(Dataset records)
────────────────

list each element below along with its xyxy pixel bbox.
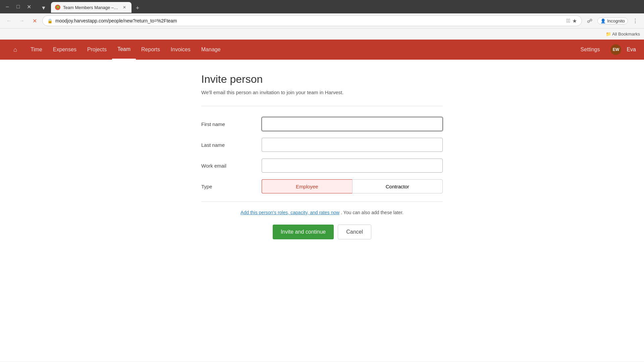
form-divider [201,106,443,106]
work-email-row: Work email [201,159,443,173]
nav-manage[interactable]: Manage [196,40,226,60]
type-buttons: Employee Contractor [262,179,443,193]
roles-link-row: Add this person's roles, capacity, and r… [201,210,443,215]
nav-projects[interactable]: Projects [82,40,112,60]
folder-icon: 📁 [606,32,611,37]
bookmarks-bar: 📁 All Bookmarks [0,28,644,40]
page-title: Invite person [201,73,443,85]
sidebar-toggle-button[interactable]: ☍ [585,16,595,26]
cancel-button[interactable]: Cancel [338,225,371,239]
roles-suffix: . You can also add these later. [341,210,404,215]
browser-chrome: – □ ✕ ▼ 🍀 Team Members Manage – Moo... ✕… [0,0,644,40]
profile-label: Incognito [607,18,625,23]
tab-favicon: 🍀 [55,5,60,10]
last-name-label: Last name [201,142,262,148]
bookmark-star-icon: ★ [572,18,577,24]
work-email-label: Work email [201,163,262,169]
app-nav: ⌂ Time Expenses Projects Team Reports In… [0,40,644,60]
last-name-row: Last name [201,138,443,152]
security-lock-icon: 🔒 [47,18,53,23]
address-bar-icons: 👁⃠ ★ [567,18,577,24]
tab-dropdown-button[interactable]: ▼ [39,3,48,13]
tab-bar: ▼ 🍀 Team Members Manage – Moo... ✕ + [36,1,145,13]
nav-reports[interactable]: Reports [136,40,165,60]
eye-off-icon: 👁⃠ [567,18,571,24]
tab-title: Team Members Manage – Moo... [63,5,119,10]
profile-icon: 👤 [600,18,606,23]
first-name-input[interactable] [262,117,443,131]
tab-close-button[interactable]: ✕ [121,4,127,10]
close-button[interactable]: ✕ [24,2,34,11]
all-bookmarks-link[interactable]: 📁 All Bookmarks [606,32,640,37]
form-container: Invite person We'll email this person an… [188,73,456,239]
forward-button[interactable]: → [17,16,27,26]
work-email-input[interactable] [262,159,443,173]
first-name-row: First name [201,117,443,131]
window-controls: – □ ✕ [3,2,34,11]
maximize-button[interactable]: □ [13,2,23,11]
type-contractor-button[interactable]: Contractor [352,179,443,193]
nav-home[interactable]: ⌂ [8,40,25,60]
active-tab[interactable]: 🍀 Team Members Manage – Moo... ✕ [51,2,131,13]
chrome-menu-button[interactable]: ⋮ [631,16,640,25]
nav-team[interactable]: Team [112,40,136,60]
user-name: Eva [627,47,636,53]
nav-expenses[interactable]: Expenses [48,40,82,60]
first-name-label: First name [201,121,262,127]
nav-invoices[interactable]: Invoices [165,40,196,60]
roles-link[interactable]: Add this person's roles, capacity, and r… [240,210,339,215]
minimize-button[interactable]: – [3,2,12,11]
invite-continue-button[interactable]: Invite and continue [273,225,334,239]
main-content: Invite person We'll email this person an… [0,60,644,361]
nav-right: Settings EW Eva [575,40,636,60]
form-footer-divider [201,201,443,202]
url-text: moodjoy.harvestapp.com/people/new?return… [55,18,564,23]
browser-titlebar: – □ ✕ ▼ 🍀 Team Members Manage – Moo... ✕… [0,0,644,13]
settings-link[interactable]: Settings [575,40,605,60]
type-label: Type [201,184,262,189]
new-tab-button[interactable]: + [133,3,142,13]
reload-button[interactable]: ✕ [30,16,40,26]
type-row: Type Employee Contractor [201,179,443,193]
last-name-input[interactable] [262,138,443,152]
profile-button[interactable]: 👤 Incognito [597,17,628,24]
address-bar[interactable]: 🔒 moodjoy.harvestapp.com/people/new?retu… [42,15,582,26]
nav-time[interactable]: Time [25,40,48,60]
address-bar-row: ← → ✕ 🔒 moodjoy.harvestapp.com/people/ne… [0,13,644,28]
page-subtitle: We'll email this person an invitation to… [201,89,443,95]
type-employee-button[interactable]: Employee [262,179,352,193]
back-button[interactable]: ← [4,16,14,26]
user-avatar: EW [610,44,621,55]
action-buttons: Invite and continue Cancel [201,225,443,239]
home-icon: ⌂ [13,46,17,53]
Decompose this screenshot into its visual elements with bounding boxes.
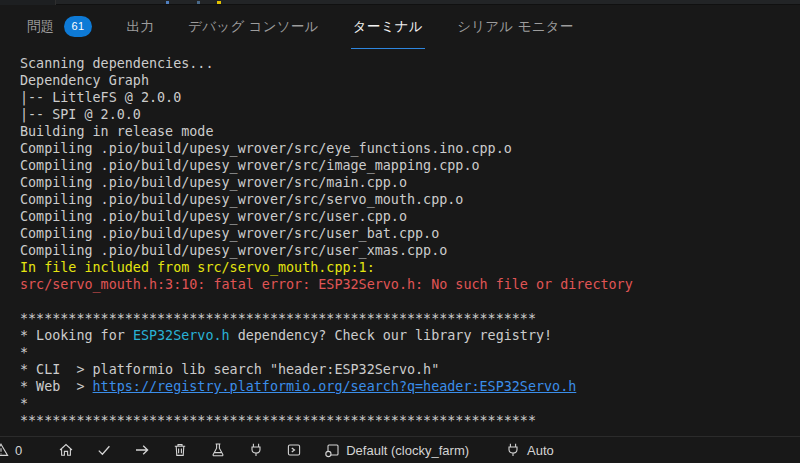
terminal-text: * Web > xyxy=(20,379,93,394)
terminal-line: Compiling .pio/build/upesy_wrover/src/us… xyxy=(20,225,792,242)
terminal-line: * xyxy=(20,395,792,412)
status-warning-count[interactable]: 0 xyxy=(0,437,33,463)
vscode-panel-view: 問題 61 出力 デバッグ コンソール ターミナル シリアル モニター Scan… xyxy=(0,0,800,463)
terminal-line: Scanning dependencies... xyxy=(20,55,792,72)
tab-debug-console-label: デバッグ コンソール xyxy=(188,18,319,36)
terminal-text: src/servo_mouth.h:3:10: fatal error: ESP… xyxy=(20,277,633,292)
pio-build-button[interactable] xyxy=(85,437,123,463)
problems-count-badge: 61 xyxy=(64,16,93,37)
terminal-text: Compiling .pio/build/upesy_wrover/src/im… xyxy=(20,158,480,173)
tab-debug-console[interactable]: デバッグ コンソール xyxy=(186,5,321,49)
terminal-text: * xyxy=(20,396,28,411)
tab-terminal[interactable]: ターミナル xyxy=(351,5,425,49)
tab-output[interactable]: 出力 xyxy=(124,5,156,49)
warning-triangle-icon xyxy=(0,442,9,458)
terminal-text: Compiling .pio/build/upesy_wrover/src/ey… xyxy=(20,141,512,156)
flask-icon xyxy=(210,442,226,458)
terminal-link[interactable]: https://registry.platformio.org/search?q… xyxy=(93,379,577,394)
terminal-line: |-- LittleFS @ 2.0.0 xyxy=(20,89,792,106)
panel-tab-bar: 問題 61 出力 デバッグ コンソール ターミナル シリアル モニター xyxy=(0,5,800,49)
terminal-line: src/servo_mouth.h:3:10: fatal error: ESP… xyxy=(20,276,792,293)
terminal-text: Compiling .pio/build/upesy_wrover/src/se… xyxy=(20,192,463,207)
check-icon xyxy=(96,442,112,458)
terminal-text: Compiling .pio/build/upesy_wrover/src/ma… xyxy=(20,175,407,190)
status-bar: 0 Default (clocky_farm) A xyxy=(0,436,800,463)
warning-count-label: 0 xyxy=(15,443,22,458)
terminal-text: Scanning dependencies... xyxy=(20,56,213,71)
terminal-text: ESP32Servo.h xyxy=(133,328,230,343)
plug-icon xyxy=(248,442,264,458)
terminal-text: * Looking for xyxy=(20,328,133,343)
terminal-line: |-- SPI @ 2.0.0 xyxy=(20,106,792,123)
terminal-line: * Web > https://registry.platformio.org/… xyxy=(20,378,792,395)
tab-problems[interactable]: 問題 61 xyxy=(25,5,94,49)
pio-serial-port-selector[interactable]: Auto xyxy=(494,437,565,463)
terminal-text: Compiling .pio/build/upesy_wrover/src/us… xyxy=(20,226,439,241)
tab-output-label: 出力 xyxy=(126,18,154,36)
terminal-line xyxy=(20,293,792,310)
terminal-line: In file included from src/servo_mouth.cp… xyxy=(20,259,792,276)
editor-edge xyxy=(0,0,800,5)
terminal-text: * CLI > platformio lib search "header:ES… xyxy=(20,362,439,377)
terminal-text: In file included from src/servo_mouth.cp… xyxy=(20,260,375,275)
tab-terminal-label: ターミナル xyxy=(353,18,423,36)
terminal-line: Dependency Graph xyxy=(20,72,792,89)
terminal-line: ****************************************… xyxy=(20,412,792,429)
tab-serial-monitor[interactable]: シリアル モニター xyxy=(455,5,576,49)
arrow-right-icon xyxy=(134,442,150,458)
terminal-text: |-- LittleFS @ 2.0.0 xyxy=(20,90,181,105)
serial-port-label: Auto xyxy=(527,443,554,458)
editor-gutter xyxy=(0,0,56,5)
pio-new-terminal-button[interactable] xyxy=(275,437,313,463)
terminal-line: ****************************************… xyxy=(20,310,792,327)
terminal-text: |-- SPI @ 2.0.0 xyxy=(20,107,141,122)
pio-env-switcher[interactable]: Default (clocky_farm) xyxy=(313,437,480,463)
terminal-text: * xyxy=(20,345,28,360)
terminal-line: Compiling .pio/build/upesy_wrover/src/ma… xyxy=(20,174,792,191)
plug-icon xyxy=(505,442,521,458)
pio-serial-monitor-button[interactable] xyxy=(237,437,275,463)
terminal-line: Compiling .pio/build/upesy_wrover/src/im… xyxy=(20,157,792,174)
terminal-text: Dependency Graph xyxy=(20,73,149,88)
syntax-fragment xyxy=(217,1,221,4)
pio-home-button[interactable] xyxy=(47,437,85,463)
terminal-line: Compiling .pio/build/upesy_wrover/src/ey… xyxy=(20,140,792,157)
terminal-line: * Looking for ESP32Servo.h dependency? C… xyxy=(20,327,792,344)
syntax-fragment xyxy=(197,1,200,4)
terminal-icon xyxy=(286,442,302,458)
terminal-text: ****************************************… xyxy=(20,311,536,326)
pio-test-button[interactable] xyxy=(199,437,237,463)
env-switcher-label: Default (clocky_farm) xyxy=(346,443,469,458)
terminal-line: Compiling .pio/build/upesy_wrover/src/us… xyxy=(20,208,792,225)
pio-clean-button[interactable] xyxy=(161,437,199,463)
terminal-line: * xyxy=(20,344,792,361)
pio-upload-button[interactable] xyxy=(123,437,161,463)
tab-problems-label: 問題 xyxy=(27,18,55,36)
terminal-text: Building in release mode xyxy=(20,124,213,139)
terminal-output[interactable]: Scanning dependencies...Dependency Graph… xyxy=(0,49,800,436)
trash-icon xyxy=(172,442,188,458)
tab-serial-monitor-label: シリアル モニター xyxy=(457,18,574,36)
terminal-line: Building in release mode xyxy=(20,123,792,140)
project-env-icon xyxy=(324,442,340,458)
terminal-text: dependency? Check our library registry! xyxy=(230,328,552,343)
home-icon xyxy=(58,442,74,458)
terminal-text: ****************************************… xyxy=(20,413,536,428)
terminal-line: Compiling .pio/build/upesy_wrover/src/us… xyxy=(20,242,792,259)
terminal-text: Compiling .pio/build/upesy_wrover/src/us… xyxy=(20,243,447,258)
syntax-fragment xyxy=(166,1,169,4)
terminal-text: Compiling .pio/build/upesy_wrover/src/us… xyxy=(20,209,407,224)
terminal-line: Compiling .pio/build/upesy_wrover/src/se… xyxy=(20,191,792,208)
terminal-line: * CLI > platformio lib search "header:ES… xyxy=(20,361,792,378)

────────────────

• [To do]: Nothing but a number is expected here: how many lines above include the string "capacity".

• [Exercise output]: 2